Lucy pleasuring herself with a rose and Countess Romilda (Sirpa Lane) shedding her clothes and her inhibitions in the woods are The Beast‘s two most scandalous set-pieces, but one shouldn’t overlook the role of Clarisse (Pascale Rivault), the Duke’s hippy chick daughter. The way in which she and Ifany (Hassane Fall), the well-endowed footman, are constantly interrupted in their sex games is presented as a throwaway running gag, but their eventual happy coupling makes a reassuring statement in a movie where relations between the sexes are on the whole strained. Oddly enough, these scenes also contain what are arguably the film’s most controversial moments, at least for modern tastes, the one example where Borowczyk really does seem to go too far. Without cutting, the camera tracks Clarisse from her bed, which she’s just shared with Ifany, to her wardrobe, which she opens, revealing two young children who have been hiding there the whole time (and later there’s a reversal where Clarisse and Ifany are now in the wardrobe and they creep out, naked, past the sleeping boy and girl). It’s a set-up that, these days, would earn the producers a furious phone call from children’s services.

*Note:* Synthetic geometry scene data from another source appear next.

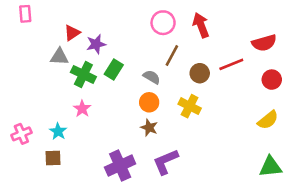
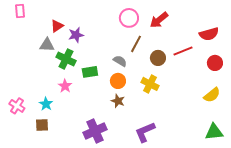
red arrow: (201, 25) -> (159, 20), turned -108
green rectangle: (114, 69) -> (90, 72), moved, turned 49
pink cross: (21, 134) -> (17, 106), turned -35
purple L-shape: (166, 162) -> (145, 132), moved

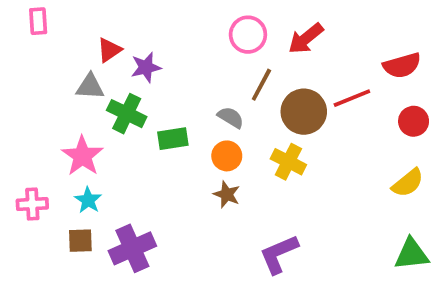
brown circle: (158, 58) -> (304, 112), size x1.5
pink star: (65, 86) -> (82, 156), moved, size x1.5
pink cross: (17, 106) -> (32, 204), turned -35
purple cross: (95, 131) -> (132, 248), moved

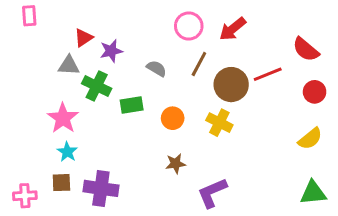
red semicircle: (402, 65) -> (306, 49), turned 56
gray semicircle: (231, 117) -> (157, 68), moved
brown star: (227, 194) -> (176, 164), moved, turned -30
pink cross: (32, 204) -> (25, 196), moved
purple cross: (132, 248) -> (101, 188), turned 32

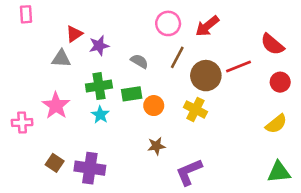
green cross: (97, 86) -> (99, 86), moved, turned -35
green rectangle: (132, 105) -> (132, 94), moved
cyan star: (67, 152) -> (100, 115), moved
brown square: (61, 183) -> (55, 163), turned 36
pink cross: (25, 196) -> (22, 123), moved

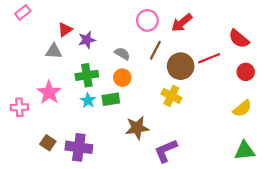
pink rectangle: (26, 14) -> (23, 12), turned 56
green rectangle: (132, 94) -> (111, 99), moved
orange circle: (154, 106) -> (122, 78), moved
brown star: (156, 146) -> (137, 128), size x1.5

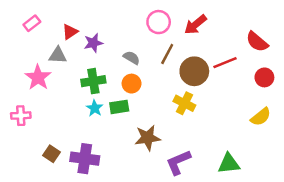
pink rectangle: (23, 12) -> (32, 23), moved
pink star: (49, 92) -> (38, 77), moved
green triangle: (245, 151) -> (229, 164), moved

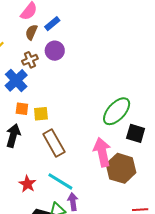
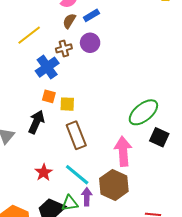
brown hexagon: (121, 168) -> (114, 185), moved

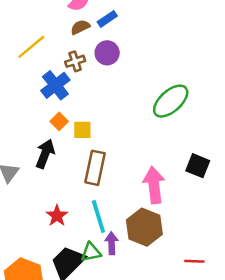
brown semicircle: (69, 21) -> (80, 27), turned 35
orange square: (49, 96) -> (59, 121), turned 32
green ellipse: (143, 112) -> (171, 101), moved
brown rectangle: (76, 135) -> (95, 168), turned 36
cyan line: (77, 175) -> (98, 217), turned 36

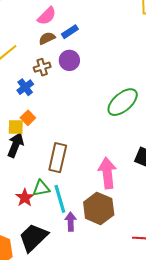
blue cross: (55, 85) -> (25, 87), size x0.7
yellow square: (82, 130) -> (16, 127), moved
green triangle: (91, 252) -> (41, 188), moved

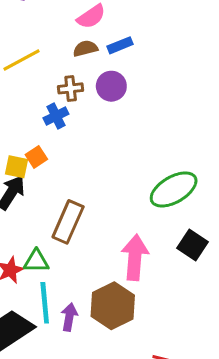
blue cross: (25, 87) -> (56, 116), moved
green ellipse: (123, 102) -> (174, 189), moved
cyan line: (60, 199) -> (45, 303), moved

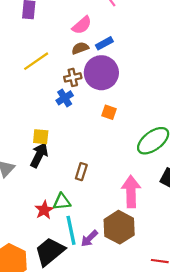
purple circle: (111, 86) -> (101, 73), size x1.6
orange square: (36, 157) -> (109, 112), moved, turned -32
brown rectangle: (68, 222) -> (81, 172), size x0.6
purple arrow: (69, 317) -> (89, 238), turned -138

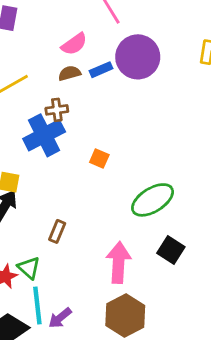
purple circle: (101, 73) -> (138, 57), moved
blue cross: (65, 98) -> (44, 135), size x1.8
green triangle: (62, 202) -> (29, 268), turned 42
brown hexagon: (119, 227) -> (125, 316), moved

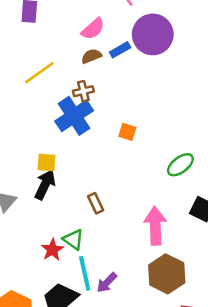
green ellipse: (153, 200) -> (180, 165), size x0.7
brown rectangle: (57, 231) -> (96, 203), turned -42

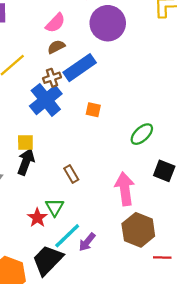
blue rectangle: (120, 50) -> (80, 68), moved, size x1.8
green triangle: (73, 239) -> (55, 207), turned 30
cyan line: (85, 273) -> (67, 236), turned 64

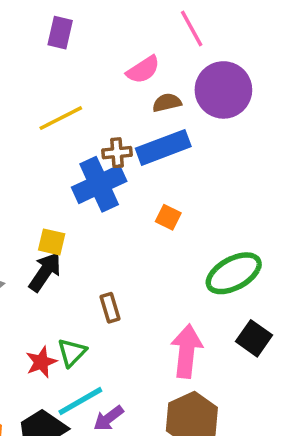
brown semicircle: (56, 47) -> (167, 103), moved
green ellipse: (142, 134) -> (234, 273), size x1.4

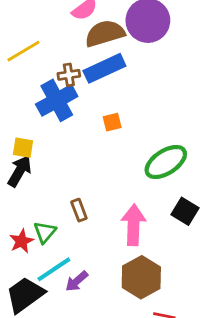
brown semicircle: (167, 103) -> (105, 33), size x1.8
orange square: (168, 217) -> (112, 122), turned -36
brown rectangle: (110, 308) -> (79, 210), moved

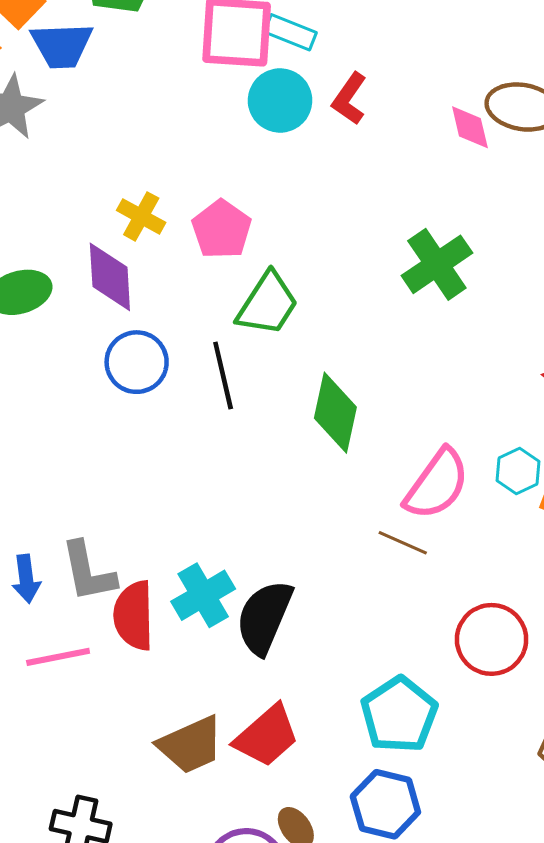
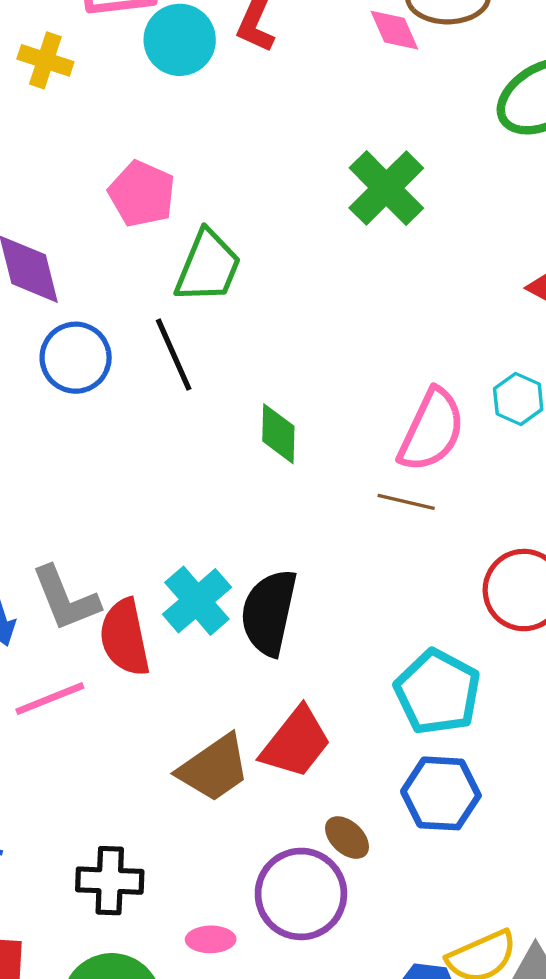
yellow cross: (141, 216) -> (45, 60), moved
green diamond: (335, 413) -> (278, 434), moved, size x0.7

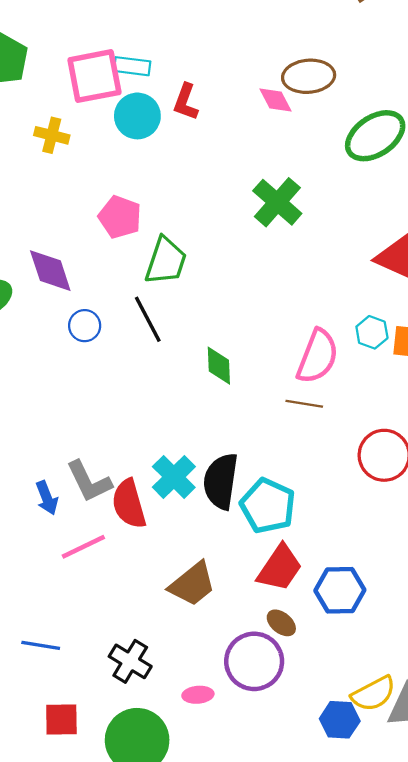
blue circle: (76, 358) -> (85, 326), size x0.7
cyan pentagon: (438, 692) -> (268, 506), moved
red trapezoid: (296, 743) -> (280, 568), moved
black cross: (110, 881) -> (130, 661), turned 33

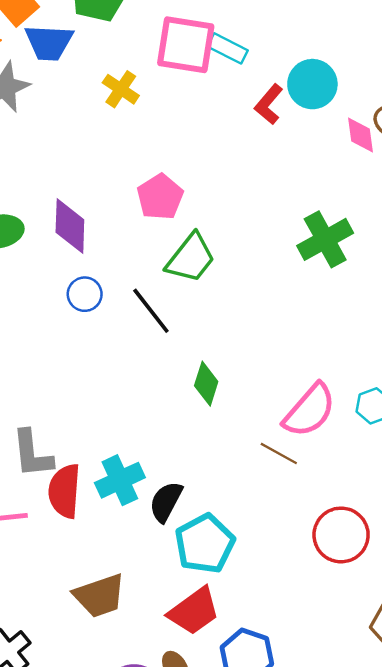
cyan circle: (137, 116) -> (312, 84), moved
black line: (148, 319) -> (151, 311), turned -30
black semicircle: (221, 481) -> (166, 502), size x0.7

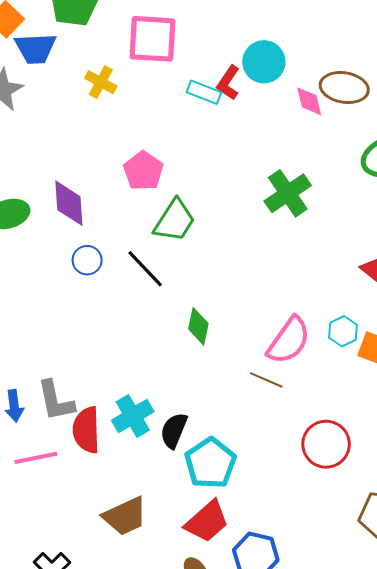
cyan rectangle: (228, 48) -> (204, 92), moved

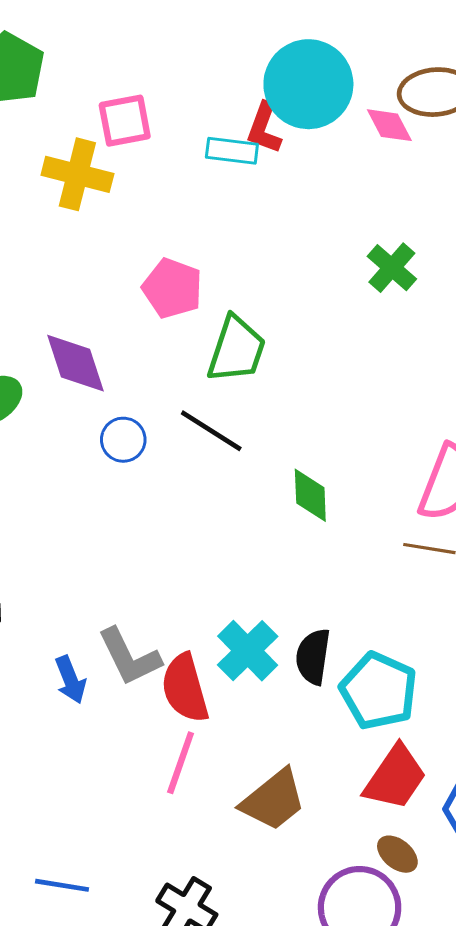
pink square: (152, 39) -> (125, 121), moved, size x0.7
cyan circle: (264, 62) -> (308, 84), size x1.4
yellow cross: (101, 82) -> (77, 174), size x1.4
green cross: (288, 193) -> (392, 268), size x0.7
pink line: (36, 458) -> (181, 763), moved, turned -45

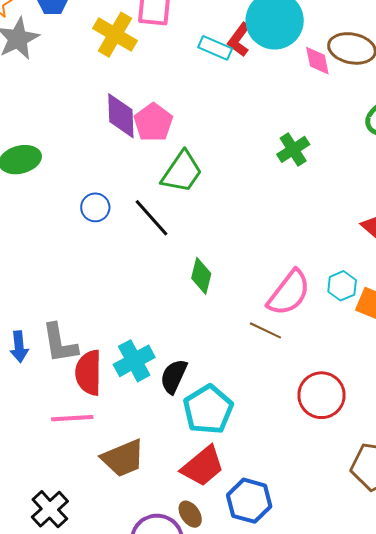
purple diamond: (75, 363) -> (121, 116), moved
pink line: (181, 763) -> (72, 418), turned 51

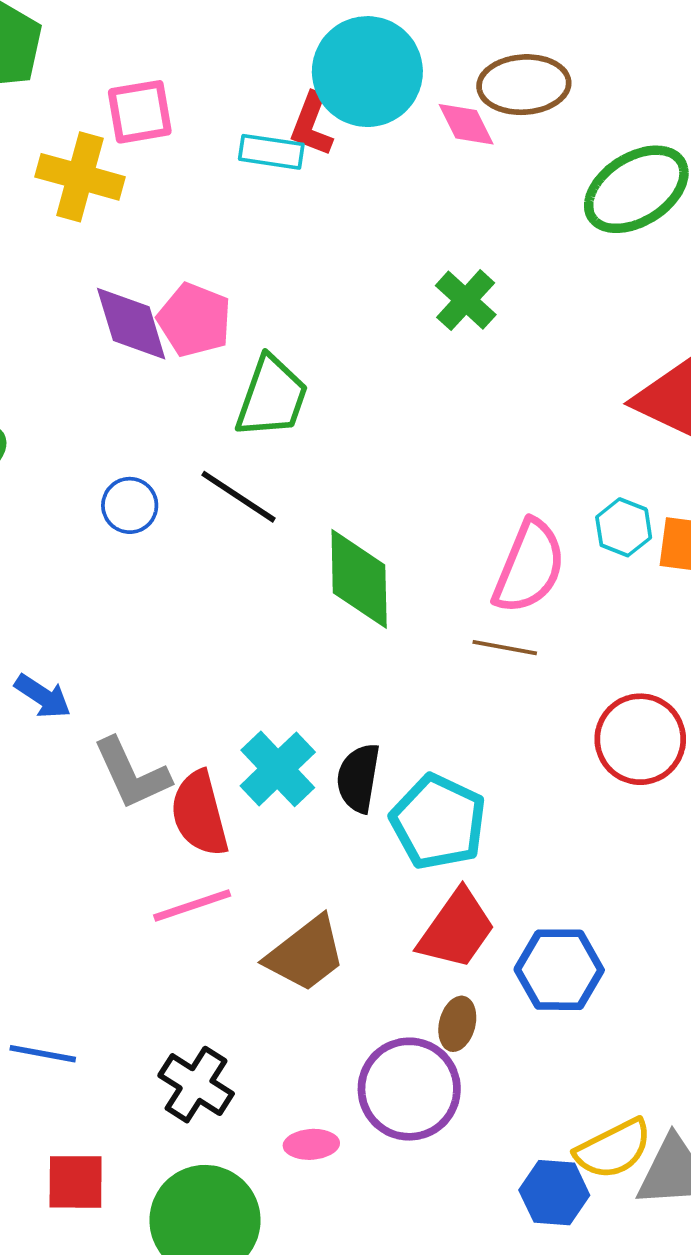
green diamond: (201, 276) -> (359, 579), size x1.5
blue arrow: (19, 347) -> (43, 696), moved, turned -36
brown ellipse: (190, 514) -> (457, 1024), turned 64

That aside, this is one of those rare movies where every element is just right, the costumes, the decor, the casting. Guy Trejan, reptilian as the Duke, the force of repression who is trying to keep the chateau’s dirty secret under wraps; the great character actor Marcel Dalio (best known for La Regle du Jeu) as Rammendelo, the Duke’s rebellious yet decrepit uncle; and Lisbeth Hummel, who immerses herself in the more intimate moments of her role but also shows a fine flair for physical comedy as she stumbles and skids around the chateau in nothing but her fur coat in the film’s frantic conclusion.

The 2K transfer from the original 35mm camera negative is very good. There’s just a tiny flicker of grain across some of the faces on occasion, but the Duke’s chateau, the red walls, the dusky ormolu and old leather bindings all come up with a new vividness of hue and fidelity of texture. The exteriors have a lovely sense of depth; the forest scenes have a lively play of light, and the establishing shot of the chateau, when Lucy drives up to it, could have come out of Downton Abbey. The audio, too, has clarity and presence.

Also included on the disc is the short film Venus on the Half-Shell, a montage of erotic drawings which reveals Borowczyk’s peculiar obsession with snails.
Following on from their limited edition box set, Arrow have released five Walerian Borowczyk titles on Blu-ray: The Beast, Immoral Tales, Blanche, Goto Isle of Love and The Short Films & Theatre of Mr and Mrs Kabal.